[Excerpts from a dataset]
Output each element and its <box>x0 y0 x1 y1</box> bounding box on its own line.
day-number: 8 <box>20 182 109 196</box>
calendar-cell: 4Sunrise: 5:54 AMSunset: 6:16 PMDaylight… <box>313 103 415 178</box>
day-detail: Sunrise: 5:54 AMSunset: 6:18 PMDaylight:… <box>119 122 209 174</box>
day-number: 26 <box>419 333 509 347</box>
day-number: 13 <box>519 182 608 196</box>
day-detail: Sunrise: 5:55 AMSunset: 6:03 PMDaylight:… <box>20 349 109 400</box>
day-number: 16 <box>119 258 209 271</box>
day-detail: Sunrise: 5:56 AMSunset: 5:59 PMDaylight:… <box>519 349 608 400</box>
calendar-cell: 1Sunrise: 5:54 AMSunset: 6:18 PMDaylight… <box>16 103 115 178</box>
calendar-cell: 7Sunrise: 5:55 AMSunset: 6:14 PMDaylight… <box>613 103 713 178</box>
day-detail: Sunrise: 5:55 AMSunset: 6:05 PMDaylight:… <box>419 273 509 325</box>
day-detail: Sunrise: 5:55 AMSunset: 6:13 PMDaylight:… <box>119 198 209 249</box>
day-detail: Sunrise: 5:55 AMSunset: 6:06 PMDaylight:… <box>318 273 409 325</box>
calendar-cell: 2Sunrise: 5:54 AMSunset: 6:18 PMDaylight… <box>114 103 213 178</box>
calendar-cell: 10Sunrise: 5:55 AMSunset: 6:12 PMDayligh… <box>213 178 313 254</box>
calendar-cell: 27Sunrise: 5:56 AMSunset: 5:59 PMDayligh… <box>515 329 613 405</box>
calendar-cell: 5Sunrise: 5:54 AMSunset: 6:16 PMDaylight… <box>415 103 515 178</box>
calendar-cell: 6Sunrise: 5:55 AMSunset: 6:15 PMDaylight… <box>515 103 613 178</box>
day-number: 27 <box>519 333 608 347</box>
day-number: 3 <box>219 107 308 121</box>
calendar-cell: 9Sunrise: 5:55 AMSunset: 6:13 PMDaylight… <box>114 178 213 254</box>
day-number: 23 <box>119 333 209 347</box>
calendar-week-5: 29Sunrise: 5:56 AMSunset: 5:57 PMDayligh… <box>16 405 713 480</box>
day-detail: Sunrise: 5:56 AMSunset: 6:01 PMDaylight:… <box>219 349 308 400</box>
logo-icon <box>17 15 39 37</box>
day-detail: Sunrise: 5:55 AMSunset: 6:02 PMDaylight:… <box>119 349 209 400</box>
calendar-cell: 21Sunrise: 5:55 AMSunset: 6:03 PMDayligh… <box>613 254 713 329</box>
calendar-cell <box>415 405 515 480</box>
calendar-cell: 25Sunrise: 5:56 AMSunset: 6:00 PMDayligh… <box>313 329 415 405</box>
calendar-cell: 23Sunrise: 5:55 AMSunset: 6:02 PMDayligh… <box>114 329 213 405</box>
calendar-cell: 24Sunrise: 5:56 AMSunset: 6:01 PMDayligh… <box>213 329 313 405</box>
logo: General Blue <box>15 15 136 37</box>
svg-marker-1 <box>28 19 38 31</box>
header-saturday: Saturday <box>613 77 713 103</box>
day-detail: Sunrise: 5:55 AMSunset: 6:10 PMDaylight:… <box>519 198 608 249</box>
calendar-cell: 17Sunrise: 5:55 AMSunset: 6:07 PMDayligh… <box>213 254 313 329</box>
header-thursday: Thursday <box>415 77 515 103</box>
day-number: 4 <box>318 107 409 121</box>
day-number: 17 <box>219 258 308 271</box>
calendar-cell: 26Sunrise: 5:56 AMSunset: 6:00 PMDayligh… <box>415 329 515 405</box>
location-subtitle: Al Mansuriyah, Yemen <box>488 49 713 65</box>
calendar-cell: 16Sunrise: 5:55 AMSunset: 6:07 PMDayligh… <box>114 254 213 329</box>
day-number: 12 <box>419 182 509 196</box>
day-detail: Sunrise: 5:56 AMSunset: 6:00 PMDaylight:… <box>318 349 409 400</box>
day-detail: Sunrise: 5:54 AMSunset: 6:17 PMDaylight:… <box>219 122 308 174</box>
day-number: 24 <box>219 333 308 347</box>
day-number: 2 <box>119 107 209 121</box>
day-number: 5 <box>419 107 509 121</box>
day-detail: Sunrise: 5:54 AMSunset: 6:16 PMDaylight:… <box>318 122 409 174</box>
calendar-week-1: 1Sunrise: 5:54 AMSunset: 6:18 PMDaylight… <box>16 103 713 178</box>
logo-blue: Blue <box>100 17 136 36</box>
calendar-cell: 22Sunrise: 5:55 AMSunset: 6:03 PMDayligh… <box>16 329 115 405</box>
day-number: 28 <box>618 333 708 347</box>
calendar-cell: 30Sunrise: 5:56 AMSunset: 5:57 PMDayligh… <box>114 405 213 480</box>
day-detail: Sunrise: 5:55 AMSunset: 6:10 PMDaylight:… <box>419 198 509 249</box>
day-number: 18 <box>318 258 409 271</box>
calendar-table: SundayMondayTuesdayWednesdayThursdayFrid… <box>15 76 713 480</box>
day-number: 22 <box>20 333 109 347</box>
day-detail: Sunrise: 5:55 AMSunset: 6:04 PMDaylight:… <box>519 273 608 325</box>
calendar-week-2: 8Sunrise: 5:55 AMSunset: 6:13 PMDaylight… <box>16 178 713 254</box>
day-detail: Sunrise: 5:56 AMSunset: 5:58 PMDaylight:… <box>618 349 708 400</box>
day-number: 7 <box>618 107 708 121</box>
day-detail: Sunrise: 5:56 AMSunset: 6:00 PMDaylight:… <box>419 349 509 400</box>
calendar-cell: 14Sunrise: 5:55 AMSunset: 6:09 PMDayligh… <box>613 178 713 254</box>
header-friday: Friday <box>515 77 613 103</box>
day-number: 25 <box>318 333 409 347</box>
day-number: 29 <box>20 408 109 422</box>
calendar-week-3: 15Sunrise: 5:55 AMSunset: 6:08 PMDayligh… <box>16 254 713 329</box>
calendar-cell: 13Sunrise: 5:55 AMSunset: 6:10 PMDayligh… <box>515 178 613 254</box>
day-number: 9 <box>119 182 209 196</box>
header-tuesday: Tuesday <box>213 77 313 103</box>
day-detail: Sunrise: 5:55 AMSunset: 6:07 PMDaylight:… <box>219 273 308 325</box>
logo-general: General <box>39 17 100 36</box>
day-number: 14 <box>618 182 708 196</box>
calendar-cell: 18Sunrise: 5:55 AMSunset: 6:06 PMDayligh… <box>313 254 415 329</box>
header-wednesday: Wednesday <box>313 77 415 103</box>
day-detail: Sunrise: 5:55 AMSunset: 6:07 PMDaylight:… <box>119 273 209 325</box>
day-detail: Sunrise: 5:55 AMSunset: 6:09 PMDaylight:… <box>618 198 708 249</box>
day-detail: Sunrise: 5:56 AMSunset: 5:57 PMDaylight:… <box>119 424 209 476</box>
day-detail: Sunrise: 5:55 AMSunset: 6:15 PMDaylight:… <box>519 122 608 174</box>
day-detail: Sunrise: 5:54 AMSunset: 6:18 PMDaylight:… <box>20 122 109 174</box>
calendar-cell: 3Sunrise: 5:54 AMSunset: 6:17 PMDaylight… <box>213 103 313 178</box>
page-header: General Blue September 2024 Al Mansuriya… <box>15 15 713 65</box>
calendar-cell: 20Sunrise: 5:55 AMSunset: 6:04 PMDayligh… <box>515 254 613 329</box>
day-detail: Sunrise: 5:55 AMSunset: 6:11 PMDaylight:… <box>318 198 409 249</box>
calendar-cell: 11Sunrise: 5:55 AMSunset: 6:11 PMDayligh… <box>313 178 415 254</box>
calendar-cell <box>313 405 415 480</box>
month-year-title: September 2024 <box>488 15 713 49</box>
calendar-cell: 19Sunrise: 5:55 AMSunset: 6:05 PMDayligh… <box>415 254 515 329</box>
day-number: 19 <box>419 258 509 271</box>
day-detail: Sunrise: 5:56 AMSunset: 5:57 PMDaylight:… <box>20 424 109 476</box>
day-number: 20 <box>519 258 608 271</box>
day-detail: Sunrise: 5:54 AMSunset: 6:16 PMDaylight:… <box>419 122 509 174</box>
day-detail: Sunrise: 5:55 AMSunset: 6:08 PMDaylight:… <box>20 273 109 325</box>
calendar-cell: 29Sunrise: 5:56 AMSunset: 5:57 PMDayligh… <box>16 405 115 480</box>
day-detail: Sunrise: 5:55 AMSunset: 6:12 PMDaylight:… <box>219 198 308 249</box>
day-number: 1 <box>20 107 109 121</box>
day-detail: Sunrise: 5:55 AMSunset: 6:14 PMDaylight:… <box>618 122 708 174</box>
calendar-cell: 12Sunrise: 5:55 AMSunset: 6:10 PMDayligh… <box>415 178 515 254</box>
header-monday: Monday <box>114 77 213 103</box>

*Problem details:* Please work out how many lines of the records contain "September" and give only that number.

*Exercise response:* 2